Dak’Toká Taíno (I am Taíno): Alba Enid Garcia’s personal search for her Taíno roots and how it evolved into activism thru the film.
September 2017- Hurricane María hit Puerto Rico and destroyed homes, plantations and 3,000 people died. I was devastated because food and other necessities weren’t arriving in remote mountainous areas. I knew then that something was very wrong. I saw that must of the help we weren’t getting was due greatly because of our colonial status and old laws that keep Puerto Rico subdued to the United States. The film aims to reveal our Taíno culture but at the same time, it creates awareness of the colonialism structure we were put in. I am hoping to inspire our people, my Borikén brothers and sisters to come up with solutions and shape our own destiny and give the new generations the tools to keep moving Puerto Rico forward.
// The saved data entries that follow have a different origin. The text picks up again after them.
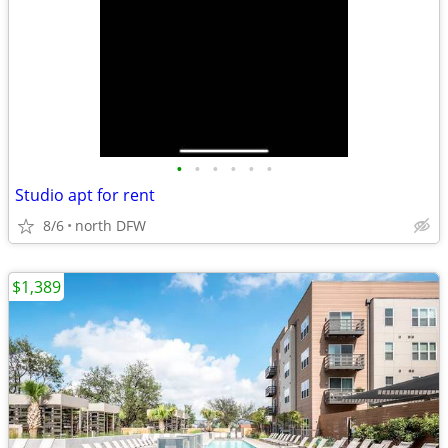
•
•
•
•
•
•
Studio apt for rent
8/6
north DFW
$1,389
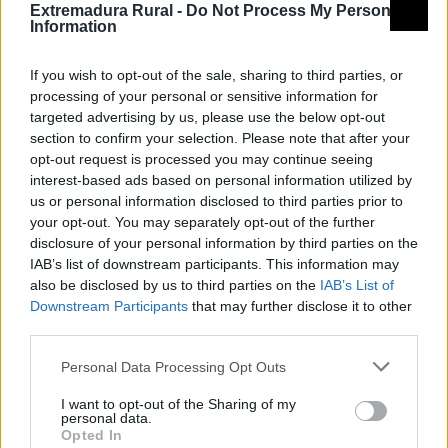
Qué hacer
Extremadura Rural -
Do Not Process My Personal
Information
Rutas
If you wish to opt-out of the sale, sharing to third parties, or
processing of your personal or sensitive information for
targeted advertising by us, please use the below opt-out
Camino Romano
section to confirm your selection. Please note that after your
opt-out request is processed you may continue seeing
interest-based ads based on personal information utilized by
us or personal information disclosed to third parties prior to
your opt-out. You may separately opt-out of the further
Vía Verde de Las Vegas del Guadiana y las Villuercas
disclosure of your personal information by third parties on the
IAB’s list of downstream participants. This information may
also be disclosed by us to third parties on the
IAB’s List of
Observación de aves
Downstream Participants
that may further disclose it to other
third parties.
Personal Data Processing Opt Outs
17 Vía Verde de las Vegas del Guadiana 2-2
I want to opt-out of the Sharing of my
personal data.
Opted In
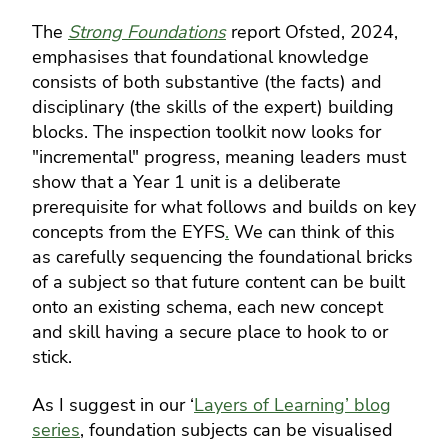
The
Strong Foundations
report Ofsted, 2024,
emphasises that foundational knowledge
consists of both substantive (the facts) and
disciplinary (the skills of the expert) building
blocks. The inspection toolkit now looks for
"incremental" progress, meaning leaders must
show that a Year 1 unit is a deliberate
prerequisite for what follows and builds on key
concepts from the EYFS
.
We can think of this
as carefully sequencing the foundational bricks
of a subject so that future content can be built
onto an existing schema, each new concept
and skill having a secure place to hook to or
stick.
As I suggest in our ‘
Layers of Learning’ blog
series
, foundation subjects can be visualised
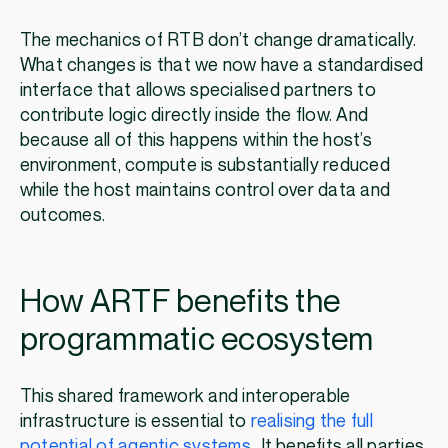
The mechanics of RTB don’t change dramatically.
What changes is that we now have a standardised
interface that allows specialised partners to
contribute logic directly inside the flow. And
because all of this happens within the host’s
environment, compute is substantially reduced
while the host maintains control over data and
outcomes.
How ARTF benefits the
programmatic ecosystem
This shared framework and interoperable
infrastructure is essential to
realising the full
potential of agentic systems
. It benefits all parties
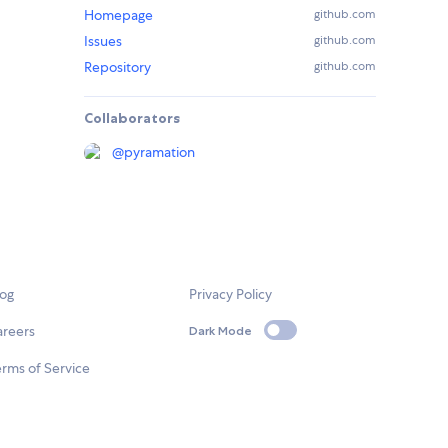
Homepage
github.com
Issues
github.com
Repository
github.com
Collaborators
@
pyramation
log
Privacy Policy
areers
Dark Mode
rms of Service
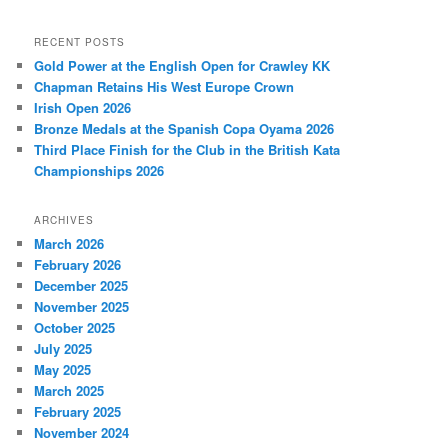
RECENT POSTS
Gold Power at the English Open for Crawley KK
Chapman Retains His West Europe Crown
Irish Open 2026
Bronze Medals at the Spanish Copa Oyama 2026
Third Place Finish for the Club in the British Kata
Championships 2026
ARCHIVES
March 2026
February 2026
December 2025
November 2025
October 2025
July 2025
May 2025
March 2025
February 2025
November 2024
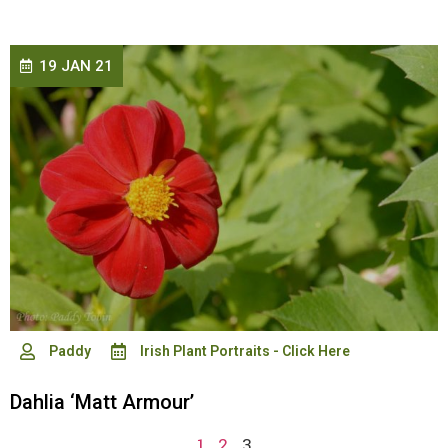
19 JAN 21
Paddy
Irish Plant Portraits - Click Here
Dahlia ‘Matt Armour’
1
2
3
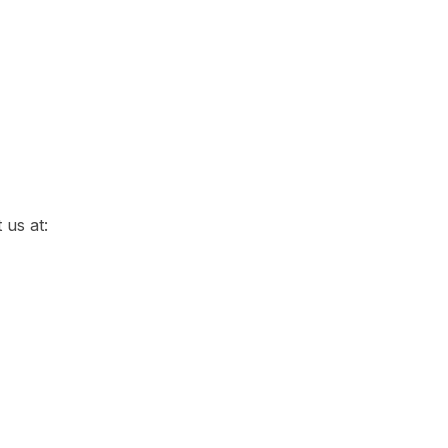
 us at:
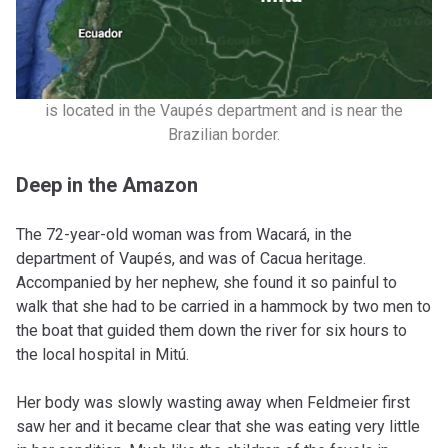
is located in the Vaupés department and is near the
Brazilian border.
Deep in the Amazon
The 72-year-old woman was from Wacará, in the
department of Vaupés, and was of Cacua heritage.
Accompanied by her nephew, she found it so painful to
walk that she had to be carried in a hammock by two men to
the boat that guided them down the river for six hours to
the local hospital in Mitú.
Her body was slowly wasting away when Feldmeier first
saw her and it became clear that she was eating very little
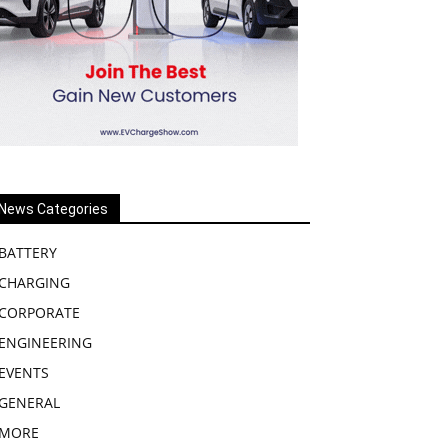
News Categories
BATTERY
CHARGING
CORPORATE
ENGINEERING
EVENTS
GENERAL
MORE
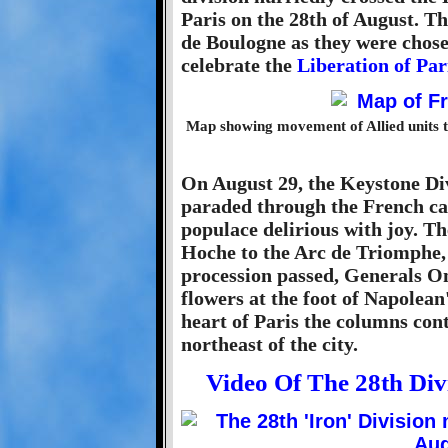
Paris on the 28th of August. Th
de Boulogne as they were chos
celebrate the
Liberation of Par
Map showing movement of Allied units 
On August 29, the Keystone Div
paraded through the French cap
populace delirious with joy. T
Hoche to the Arc de Triomphe,
procession passed, Generals O
flowers at the foot of Napolea
heart of Paris the columns cont
northeast of the city.
Video Of The 28th Di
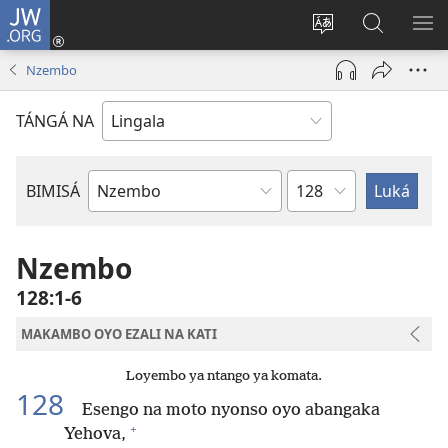
JW.ORG
Kokɔta
na
Tyá
Luká
BI
site
monɔkɔ
JW.ORG
ME
Nzembo
(fungolá
mosusu
fenɛtrɛ
TÁNGÁ NA
mosusu)
Mokapo
BIMISÁ
Mokanda
ya
Biblia
Nzembo
128:1-6
MAKAMBO OYO EZALI NA KATI
Loyembo ya ntango ya komata.
128
Esengo na moto nyonso oyo abangaka
+
Yehova,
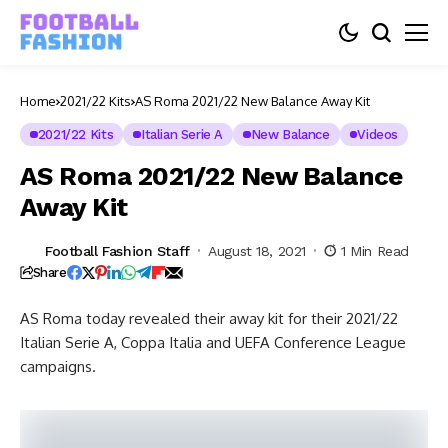
Home
2021/22 Kits
AS Roma 2021/22 New Balance Away Kit
2021/22 Kits
Italian Serie A
New Balance
Videos
AS Roma 2021/22 New Balance
Away Kit
Football Fashion Staff
August 18, 2021
1 Min Read
Share
AS Roma today revealed their away kit for their 2021/22
Italian Serie A, Coppa Italia and UEFA Conference League
campaigns.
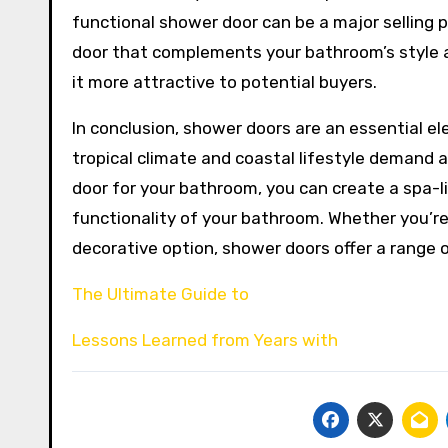
functional shower door can be a major selling p
door that complements your bathroom’s style 
it more attractive to potential buyers.
In conclusion, shower doors are an essential el
tropical climate and coastal lifestyle demand a
door for your bathroom, you can create a spa-l
functionality of your bathroom. Whether you’re
decorative option, shower doors offer a range o
The Ultimate Guide to
Lessons Learned from Years with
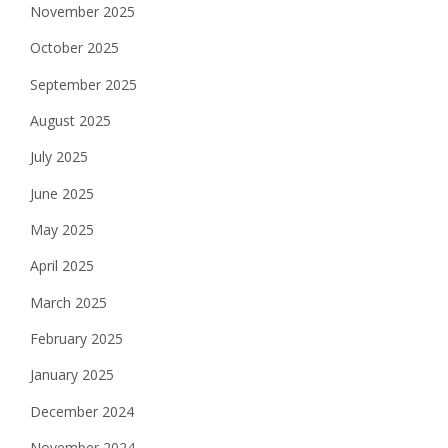
November 2025
October 2025
September 2025
August 2025
July 2025
June 2025
May 2025
April 2025
March 2025
February 2025
January 2025
December 2024
November 2024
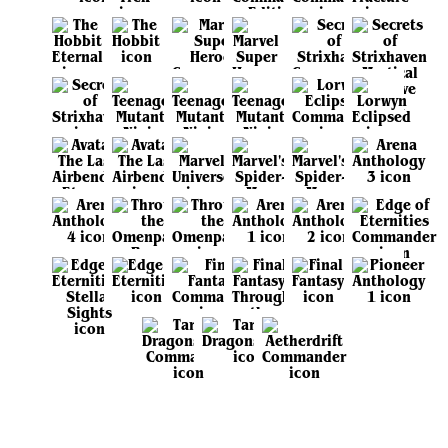
View all sets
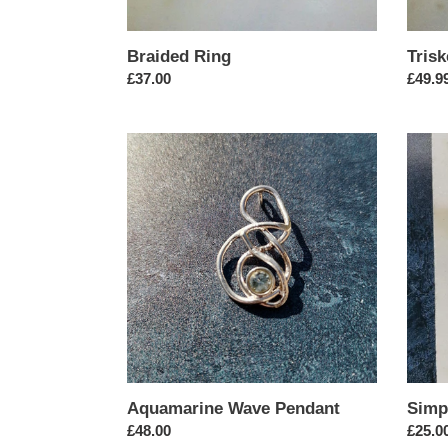
Braided Ring
Trisk
Regular
£37.00
Regul
£49.9
price
price
Aquamarine
Simpl
Wave
Circul
Pendant
Earrin
Aquamarine Wave Pendant
Simp
Regular
£48.00
Regul
£25.0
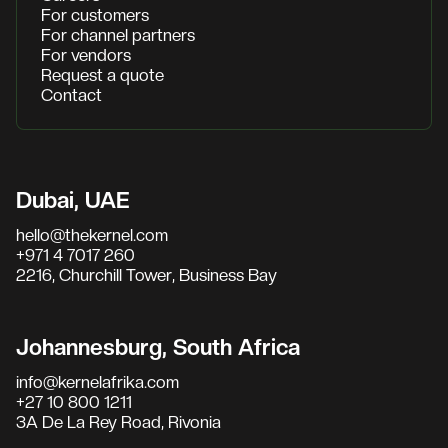
For customers
For channel partners
For vendors
Request a quote
Contact
Dubai, UAE
hello@thekernel.com
+971 4 7017 260
2216, Churchill Tower, Business Bay
Johannesburg, South Africa
info@kernelafrika.com
+27 10 800 1211
3A De La Rey Road, Rivonia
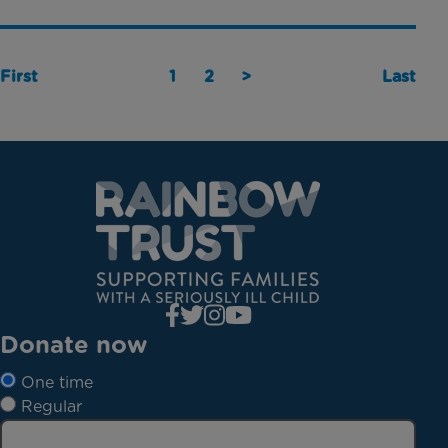
First
1
2
>
Last
Donate now
One time
Regular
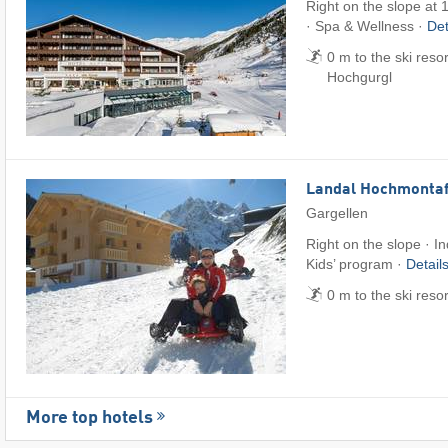
Right on the slope at 
· Spa & Wellness ·
Det
0 m to the ski reso
Hochgurgl
Landal Hochmonta
Gargellen
Right on the slope · I
Kids’ program ·
Detail
0 m to the ski reso
More top hotels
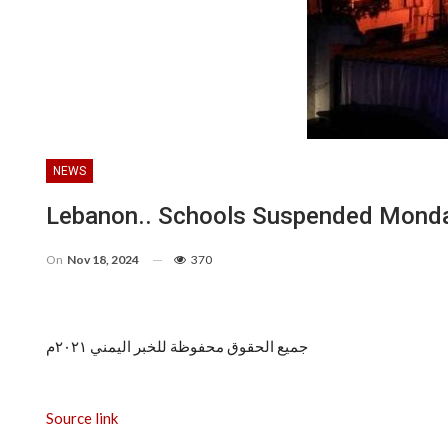
NEWS
Lebanon.. Schools Suspended Monday 
On
Nov 18, 2024
370
جميع الحقوق محفوظة للخبر اليمني ٢٠٢١م
Source link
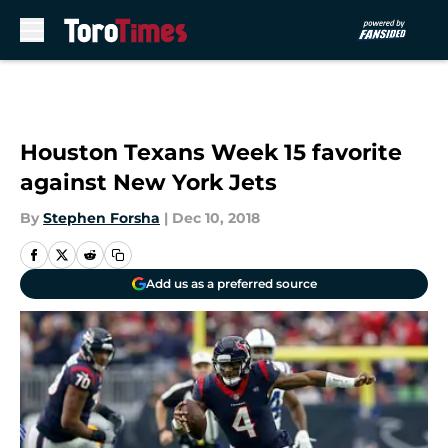
Skip to main content
Houston Texans Week 15 favorite
against New York Jets
By
Stephen Forsha
|
Dec 10, 2018
Add us as a preferred source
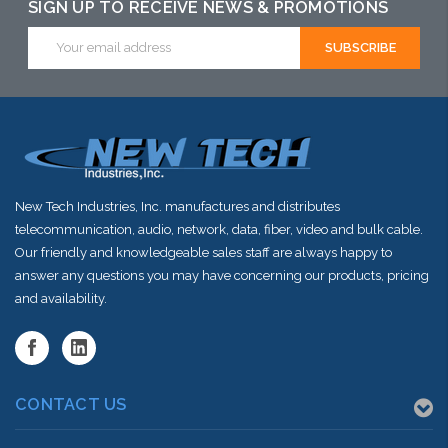
SIGN UP TO RECEIVE NEWS & PROMOTIONS
Email
Address
New Tech Industries, Inc. manufactures and distributes
telecommunication, audio, network, data, fiber, video and bulk cable.
Our friendly and knowledgeable sales staff are always happy to
answer any questions you may have concerning our products, pricing
and availability.
CONTACT US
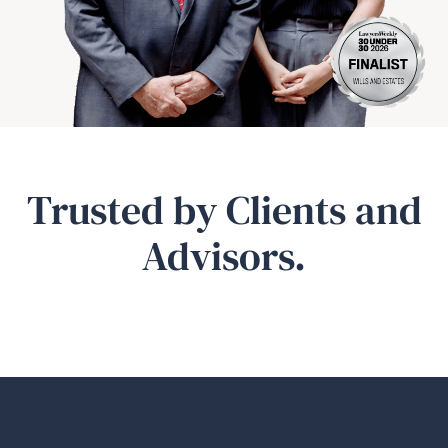
Trusted by Clients and
Advisors.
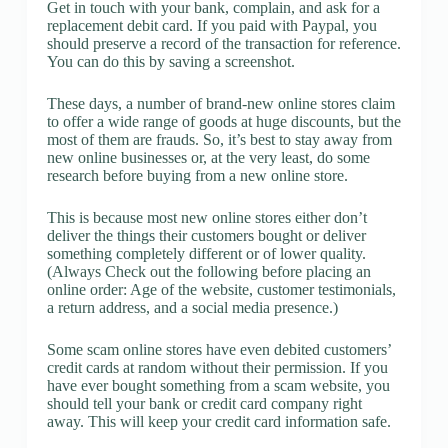
Get in touch with your bank, complain, and ask for a
replacement debit card. If you paid with Paypal, you
should preserve a record of the transaction for reference.
You can do this by saving a screenshot.
These days, a number of brand-new online stores claim
to offer a wide range of goods at huge discounts, but the
most of them are frauds. So, it’s best to stay away from
new online businesses or, at the very least, do some
research before buying from a new online store.
This is because most new online stores either don’t
deliver the things their customers bought or deliver
something completely different or of lower quality.
(Always Check out the following before placing an
online order: Age of the website, customer testimonials,
a return address, and a social media presence.)
Some scam online stores have even debited customers’
credit cards at random without their permission. If you
have ever bought something from a scam website, you
should tell your bank or credit card company right
away. This will keep your credit card information safe.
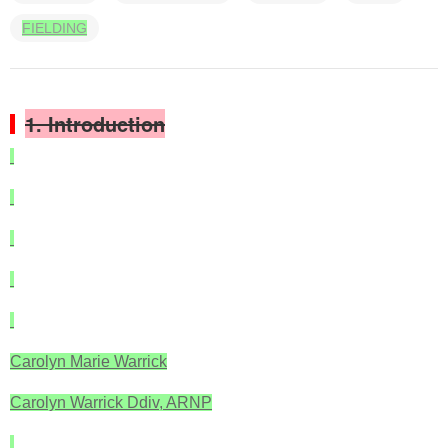
FIELDING
1. Introduction
Carolyn Marie Warrick
Carolyn Warrick Ddiv, ARNP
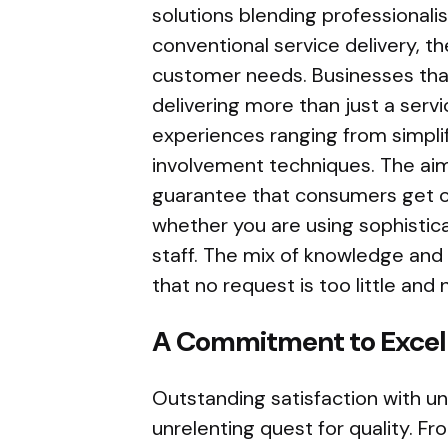
solutions blending professionalis
conventional service delivery, th
customer needs. Businesses that
delivering more than just a ser
experiences ranging from simplif
involvement techniques. The aim
guarantee that consumers get o
whether you are using sophistic
staff. The mix of knowledge and
that no request is too little an
A Commitment to Excell
Outstanding satisfaction with un
unrelenting quest for quality. Fro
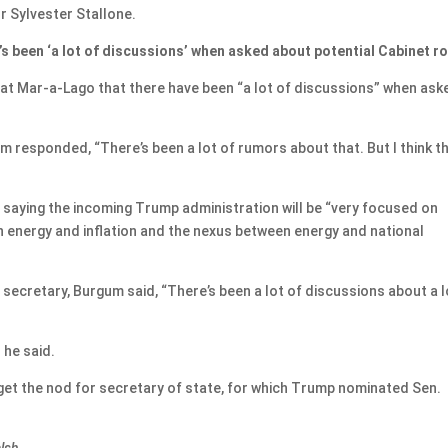
r Sylvester Stallone.
s been ‘a lot of discussions’ when asked about potential Cabinet ro
at Mar-a-Lago that there have been “a lot of discussions” when ask
m responded, “There’s been a lot of rumors about that. But I think t
ed, saying the incoming Trump administration will be “very focused on
n energy and inflation and the nexus between energy and national
secretary, Burgum said, “There’s been a lot of discussions about a l
” he said.
et the nod for secretary of state, for which Trump nominated Sen.
alsh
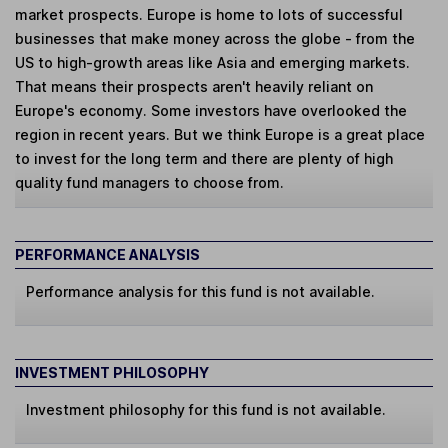
market prospects. Europe is home to lots of successful
businesses that make money across the globe - from the
US to high-growth areas like Asia and emerging markets.
That means their prospects aren't heavily reliant on
Europe's economy. Some investors have overlooked the
region in recent years. But we think Europe is a great place
to invest for the long term and there are plenty of high
quality fund managers to choose from.
PERFORMANCE ANALYSIS
Performance analysis for this fund is not available.
INVESTMENT PHILOSOPHY
Investment philosophy for this fund is not available.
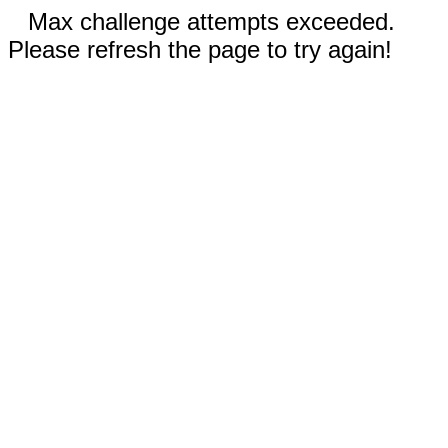
Max challenge attempts exceeded.
Please refresh the page to try again!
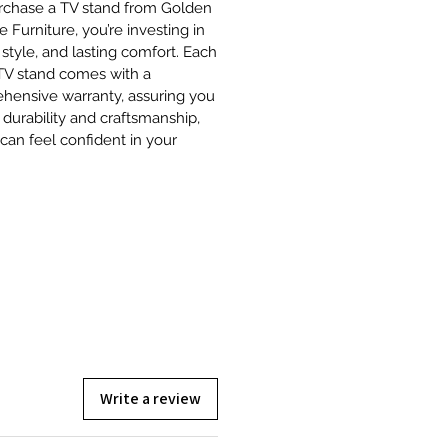
rchase a TV stand from Golden
e Furniture, you’re investing in
, style, and lasting comfort. Each
 TV stand comes with a
hensive warranty, assuring you
r durability and craftsmanship,
can feel confident in your
Write a review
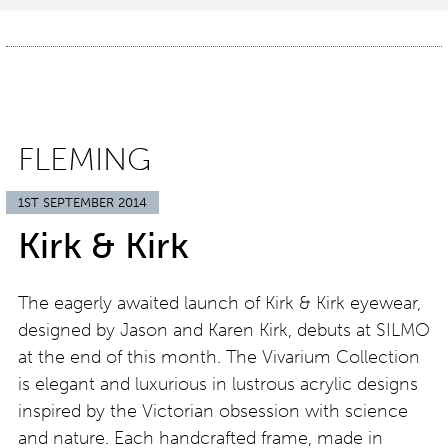
FLEMING
1ST SEPTEMBER 2014
Kirk & Kirk
The eagerly awaited launch of Kirk & Kirk eyewear,
designed by Jason and Karen Kirk, debuts at SILMO
at the end of this month. The Vivarium Collection
is elegant and luxurious in lustrous acrylic designs
inspired by the Victorian obsession with science
and nature. Each handcrafted frame, made in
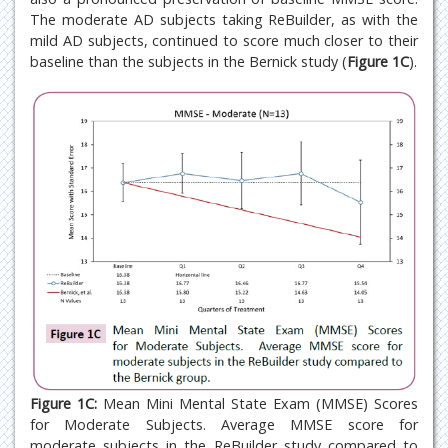
The moderate AD subjects taking ReBuilder, as with the
mild AD subjects, continued to score much closer to their
baseline than the subjects in the Bernick study (
Figure 1C
).
Figure 1C:
Mean Mini Mental State Exam (MMSE) Scores
for Moderate Subjects. Average MMSE score for
moderate subjects in the ReBuilder study compared to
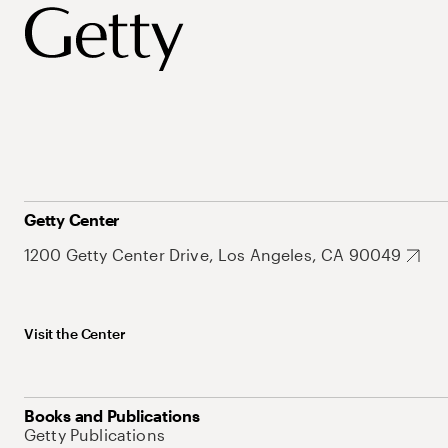
Getty Center
1200 Getty Center Drive, Los Angeles, CA 90049
Visit the Center
Books and Publications
Getty Publications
Dak’Toká Taíno, (I am Taíno) is a live-puppet short about the aftermath of hurricane María in Puerto Rico and how grandma Yaya helps her grand-daughter Marabelí understand their history, their Taíno indigenous culture and how to cope under the desperate situation they are in. In the film, grandma teaches Marabelí a Taíno prayer and it also teaches the little girl that we can prosper using old Taíno technology of protecting the earth and sustainability plus using new ways to plant for the future of our island Borikén (Puerto Rico). I draw from my experience of having two grandmothers or aracoeles, that were Taíno and in my childhood memories of learning from them in the mountains of Borikén.